- _TO DO_: Filter the data below, keeping only lines that contain "Code".
+++
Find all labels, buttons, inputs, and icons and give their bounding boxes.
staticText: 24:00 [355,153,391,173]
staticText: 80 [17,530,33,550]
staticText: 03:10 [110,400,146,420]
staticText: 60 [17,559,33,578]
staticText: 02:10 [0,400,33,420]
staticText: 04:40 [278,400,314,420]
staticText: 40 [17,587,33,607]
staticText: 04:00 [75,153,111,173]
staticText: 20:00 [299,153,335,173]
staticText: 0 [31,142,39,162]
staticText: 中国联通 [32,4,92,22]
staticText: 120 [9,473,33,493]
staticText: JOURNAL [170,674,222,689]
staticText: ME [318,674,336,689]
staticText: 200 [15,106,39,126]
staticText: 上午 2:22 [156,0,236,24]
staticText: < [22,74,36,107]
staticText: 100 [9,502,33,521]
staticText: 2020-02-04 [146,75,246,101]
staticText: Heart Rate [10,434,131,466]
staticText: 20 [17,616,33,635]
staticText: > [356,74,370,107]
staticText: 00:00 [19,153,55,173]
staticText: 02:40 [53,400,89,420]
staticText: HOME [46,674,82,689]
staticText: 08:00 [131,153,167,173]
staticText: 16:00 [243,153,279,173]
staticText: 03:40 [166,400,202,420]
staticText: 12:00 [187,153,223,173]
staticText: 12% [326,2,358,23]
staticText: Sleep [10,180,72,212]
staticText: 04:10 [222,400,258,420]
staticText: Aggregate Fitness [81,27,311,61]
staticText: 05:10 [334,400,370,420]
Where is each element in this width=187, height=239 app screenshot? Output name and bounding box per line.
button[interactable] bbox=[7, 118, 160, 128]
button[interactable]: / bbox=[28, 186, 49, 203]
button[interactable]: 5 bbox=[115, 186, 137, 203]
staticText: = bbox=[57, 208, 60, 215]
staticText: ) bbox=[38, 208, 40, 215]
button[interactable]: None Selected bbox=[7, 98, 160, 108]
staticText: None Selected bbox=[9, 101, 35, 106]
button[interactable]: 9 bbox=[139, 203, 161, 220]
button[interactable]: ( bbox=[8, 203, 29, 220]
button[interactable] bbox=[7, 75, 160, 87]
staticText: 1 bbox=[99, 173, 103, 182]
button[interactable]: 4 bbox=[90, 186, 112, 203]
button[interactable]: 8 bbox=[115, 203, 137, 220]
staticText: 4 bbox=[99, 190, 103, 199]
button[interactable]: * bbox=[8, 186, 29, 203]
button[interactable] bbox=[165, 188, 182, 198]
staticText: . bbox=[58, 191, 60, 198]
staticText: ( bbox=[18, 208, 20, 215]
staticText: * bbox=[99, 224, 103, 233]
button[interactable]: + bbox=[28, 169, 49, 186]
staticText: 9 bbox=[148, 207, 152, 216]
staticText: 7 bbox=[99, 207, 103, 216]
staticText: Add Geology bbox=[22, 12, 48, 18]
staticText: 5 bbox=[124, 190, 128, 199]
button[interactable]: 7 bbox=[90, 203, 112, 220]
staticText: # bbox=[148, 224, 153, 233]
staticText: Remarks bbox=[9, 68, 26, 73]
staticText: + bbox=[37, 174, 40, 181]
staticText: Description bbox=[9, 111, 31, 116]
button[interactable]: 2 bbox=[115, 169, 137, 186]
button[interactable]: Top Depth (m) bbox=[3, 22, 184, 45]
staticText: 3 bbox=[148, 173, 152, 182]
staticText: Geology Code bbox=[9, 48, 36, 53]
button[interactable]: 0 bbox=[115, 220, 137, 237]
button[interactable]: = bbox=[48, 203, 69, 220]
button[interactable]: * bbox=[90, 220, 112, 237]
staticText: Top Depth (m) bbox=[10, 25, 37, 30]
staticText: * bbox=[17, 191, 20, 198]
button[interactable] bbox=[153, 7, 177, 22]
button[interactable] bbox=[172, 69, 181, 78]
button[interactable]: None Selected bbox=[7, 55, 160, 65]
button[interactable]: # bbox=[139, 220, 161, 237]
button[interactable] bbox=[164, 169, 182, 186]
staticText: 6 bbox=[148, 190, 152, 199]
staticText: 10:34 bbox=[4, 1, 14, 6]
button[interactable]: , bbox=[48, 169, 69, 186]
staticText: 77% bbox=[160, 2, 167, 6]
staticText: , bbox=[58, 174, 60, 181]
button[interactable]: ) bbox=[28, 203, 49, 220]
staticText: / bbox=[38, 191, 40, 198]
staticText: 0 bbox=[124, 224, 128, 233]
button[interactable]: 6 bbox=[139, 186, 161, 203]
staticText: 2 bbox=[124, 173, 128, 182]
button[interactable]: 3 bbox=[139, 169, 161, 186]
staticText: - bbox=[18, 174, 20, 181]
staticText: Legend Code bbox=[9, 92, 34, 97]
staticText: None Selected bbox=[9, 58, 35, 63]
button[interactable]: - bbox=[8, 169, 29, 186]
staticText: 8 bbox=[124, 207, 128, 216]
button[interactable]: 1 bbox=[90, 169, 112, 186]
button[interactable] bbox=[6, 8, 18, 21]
+++
- _RESULT OF THE TASK_:
staticText: Geology Code bbox=[9, 48, 36, 53]
staticText: Legend Code bbox=[9, 92, 34, 97]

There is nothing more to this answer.